Pentaglottis sempervirens

Eis uma daquelas plantas que, juntamente com a Omphalodes nitida, podemos incluir na categoria dos miosótis-para-principiantes: não são miósótis, mas pertencem à mesma família e têm flores muito semelhantes; quem as confunde com eles é porque já tem uma ideia muito aceitável de como devem ser as flores de miosótis. A diferença mais óbvia é que estas têm em geral centro amarelo, enquanto que as flores da Pentaglottis e da Omphalodes têm centro branco. Ultrapassada essa etapa, só falta fazer a distinção entre as duas últimas plantas, ambas muito comuns em Portugal; e isso até uma criança consegue se prestar atenção às folhas: as da Pentaglottis são peludas, baças e de margens dentadas; as da Omphalodes são lustrosas e de margens lisas.

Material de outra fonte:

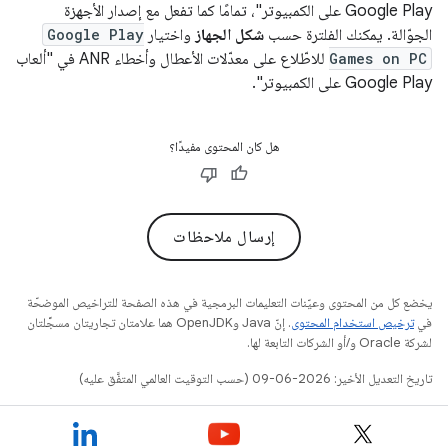
Google Play على الكمبيوتر"، تمامًا كما تفعل مع إصدار الأجهزة
الجوّالة. يمكنك الفلترة حسب
شكل الجهاز
واختيار
Google Play
Games on PC
للاطّلاع على معدّلات الأعطال وأخطاء ANR في "ألعاب
Google Play على الكمبيوتر".
هل كان المحتوى مفيدًا؟
إرسال ملاحظات
يخضع كل من المحتوى وعيّنات التعليمات البرمجية في هذه الصفحة للتراخيص الموضحّة
في
ترخيص استخدام المحتوى
. إنّ Java وOpenJDK هما علامتان تجاريتان مسجَّلتان
لشركة Oracle و/أو الشركات التابعة لها.
تاريخ التعديل الأخير: 2026-06-09 (حسب التوقيت العالمي المتفَّق عليه)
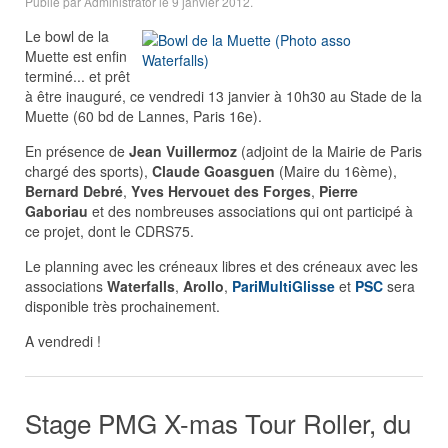
Publié par Administrator le
9 janvier 2012
.
Le bowl de la
Muette est enfin
terminé... et prêt
à être inauguré, ce vendredi 13 janvier à 10h30 au Stade de la
Muette (60 bd de Lannes, Paris 16e).
En présence de
Jean Vuillermoz
(adjoint de la Mairie de Paris
chargé des sports),
Claude Goasguen
(Maire du 16ème),
Bernard Debré
,
Yves Hervouet des Forges
,
Pierre
Gaboriau
et des nombreuses associations qui ont participé à
ce projet, dont le CDRS75.
Le planning avec les créneaux libres et des créneaux avec les
associations
Waterfalls
,
Arollo
,
PariMultiGlisse
et
PSC
sera
disponible très prochainement.
A vendredi !
Stage PMG X-mas Tour Roller, du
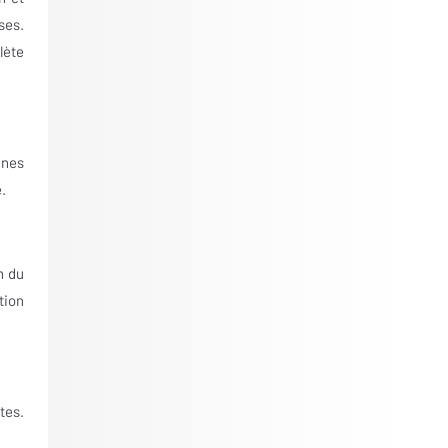
ses.
lète
ines
.
n du
tion
tes.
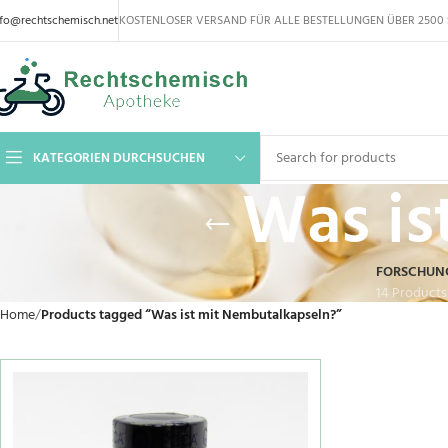
nfo@rechtschemisch.net
KOSTENLOSER VERSAND FÜR ALLE BESTELLUNGEN ÜBER 2500 
KATEGORIEN DURCHSUCHEN
Was is
FORSCHUN
14 Products
Home
Products tagged “Was ist mit Nembutalkapseln?”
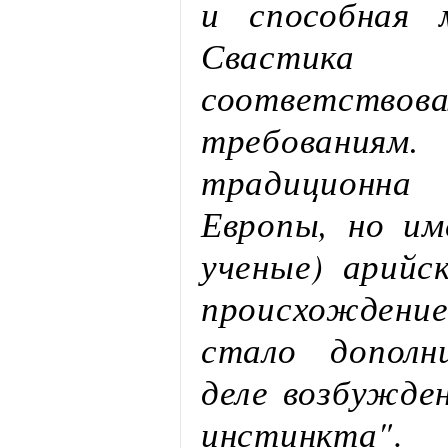
и способная 
Свастик
соответствов
требованиям
традиционна
Европы, но им
ученые) арийск
происхождени
стало дополн
деле возбужден
инстинкта"
.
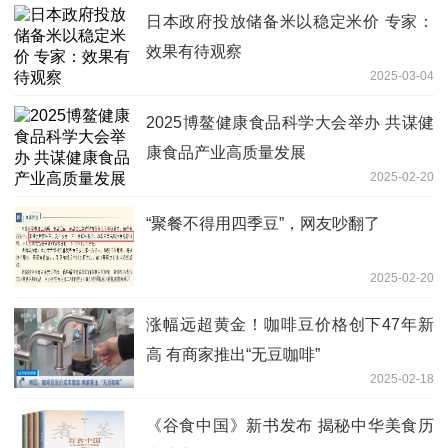
日本政府投放储备米以稳定米价 专家：
效果有待观察
2025-03-04
2025博鳌健康食品科学大会举办 共谋健
康食品产业高质量发展
2025-02-20
“聚餐不得用四季豆”，网友吵翻了
2025-02-20
涨幅远超黄金！咖啡豆价格创下47年新
高 有商家推出“无豆咖啡”
2025-02-18
《谷食中国》新书发布 揭秘中华美食历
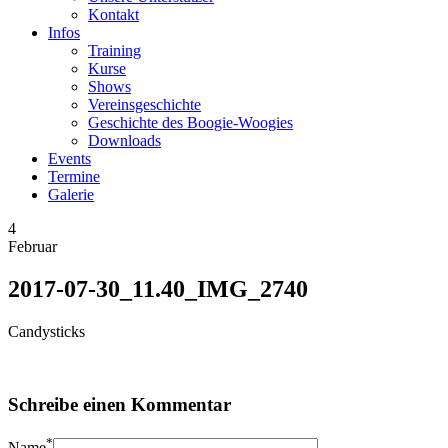
Kontakt
Infos
Training
Kurse
Shows
Vereinsgeschichte
Geschichte des Boogie-Woogies
Downloads
Events
Termine
Galerie
4
Februar
2017-07-30_11.40_IMG_2740
Candysticks
Schreibe einen Kommentar
*
Name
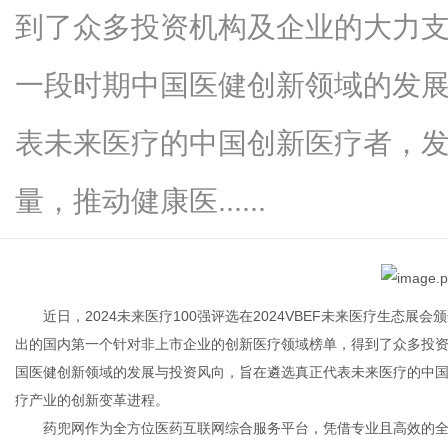
到了众多投资机构及企业的大力
一段时期中国医健创新领域的发
百
表未来医疗的中国创新医疗者，
量，推动健康医......
近日，2024未来医疗100强评选在2024VBEF未来医疗生态展会
事
出的国内第一个针对非上市企业的创新医疗领域榜单，得到了众多投
国医健创新领域的发展与投资风向，旨在遴选真正代表未来医疗的中
疗产业的创新变革进程。
药兜网作为全方位医药互联网综合服务平台，凭借专业且高效的全国一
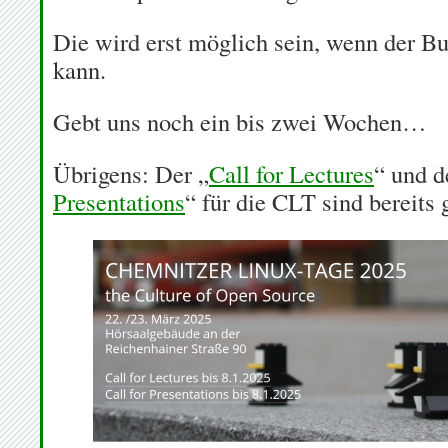
Die wird erst möglich sein, wenn der Bu
kann.
Gebt uns noch ein bis zwei Wochen…
Übrigens: Der „
Call for Lectures
“ und d
Presentations
“ für die CLT sind bereits 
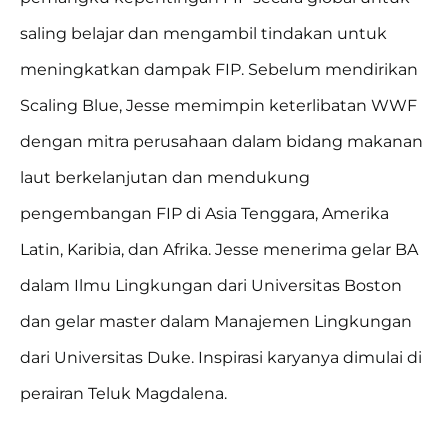
saling belajar dan mengambil tindakan untuk
meningkatkan dampak FIP. Sebelum mendirikan
Scaling Blue, Jesse memimpin keterlibatan WWF
dengan mitra perusahaan dalam bidang makanan
laut berkelanjutan dan mendukung
pengembangan FIP di Asia Tenggara, Amerika
Latin, Karibia, dan Afrika. Jesse menerima gelar BA
dalam Ilmu Lingkungan dari Universitas Boston
dan gelar master dalam Manajemen Lingkungan
dari Universitas Duke. Inspirasi karyanya dimulai di
perairan Teluk Magdalena.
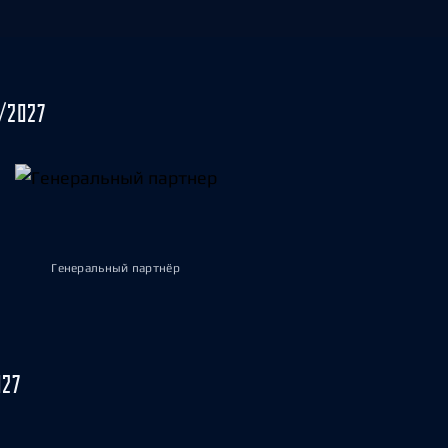
/2027
Генеральный партнёр
027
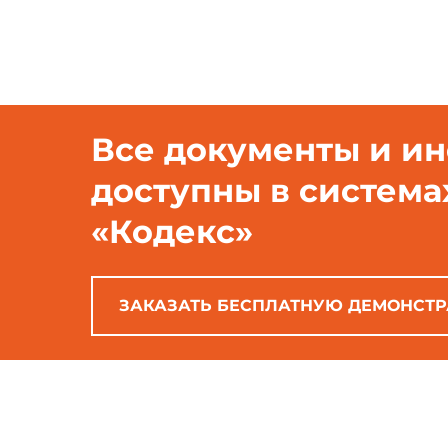
Все документы и и
доступны в система
«Кодекс»
ЗАКАЗАТЬ БЕСПЛАТНУЮ ДЕМОНСТ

A Pentaglottis sempervirens, que em português recebeu o simpático nome de olhos-de-gato, é a única espécie do seu género: herbácea robusta, de raízes profundas, pode atingir um metro de altura. Originária da Península Ibérica e do sudoeste de França, naturalizou-se em boa parte do continente europeu e também nas regiões costeiras da América do Norte. O nome Pentaglottis refere-se às cinco saliências (ou línguas) à volta do tubo central da flor.

1 comentário :

Paulo disse...

Agora fiquei na dúvida. Há uns dias pensava que tinha visto a Omphalodes nitida a caminho do Bom Jesus, mas se calhar eram estes olhos de gato. Não tive oportunidade de ver as folhas de perto e com a devida atenção...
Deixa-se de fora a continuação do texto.